Exercise details:
Would you please reproduce all the entries exactly, leaving the pictures out?
··· Task inputs
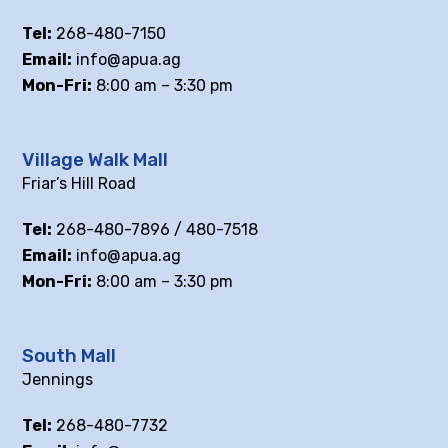
Tel:
268-480-7150
Email:
info@apua.ag
Mon-Fri:
8:00 am – 3:30 pm
Village Walk Mall
Friar’s Hill Road
Tel:
268-480-7896 / 480-7518
Email:
info@apua.ag
Mon-Fri:
8:00 am – 3:30 pm
South Mall
Jennings
Tel:
268-480-7732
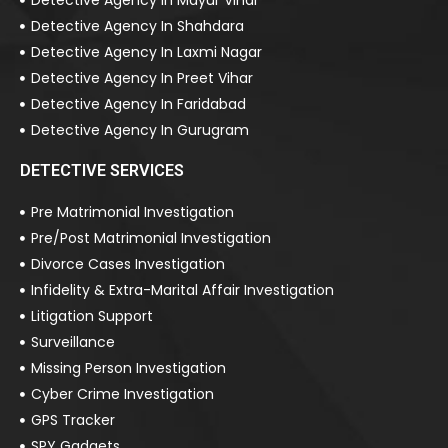
Detective Agency In Mayur Vihar
Detective Agency In Shahdara
Detective Agency In Laxmi Nagar
Detective Agency In Preet Vihar
Detective Agency In Faridabad
Detective Agency In Gurugram
DETECTIVE SERVICES
Pre Matrimonial Investigation
Pre/Post Matrimonial Investigation
Divorce Cases Investigation
Infidelity & Extra-Marital Affair Investigation
Litigation Support
Surveillance
Missing Person Investigation
Cyber Crime Investigation
GPS Tracker
SPY Gadgets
······
Response area:
Tel:
268-480-7150
Email:
info@apua.ag
Mon-Fri:
8:00 am – 3:30 pm
Village Walk Mall
Friar’s Hill Road
Tel:
268-480-7896 / 480-7518
Email:
info@apua.ag
Mon-Fri:
8:00 am – 3:30 pm
South Mall
Jennings
Tel:
268-480-7732
Detective Agency In Mayur Vihar
Detective Agency In Shahdara
Detective Agency In Laxmi Nagar
Detective Agency In Preet Vihar
Detective Agency In Faridabad
Detective Agency In Gurugram
DETECTIVE SERVICES
Pre Matrimonial Investigation
Pre/Post Matrimonial Investigation
Divorce Cases Investigation
Infidelity & Extra-Marital Affair Investigation
Litigation Support
Surveillance
Missing Person Investigation
Cyber Crime Investigation
GPS Tracker
SPY Gadgets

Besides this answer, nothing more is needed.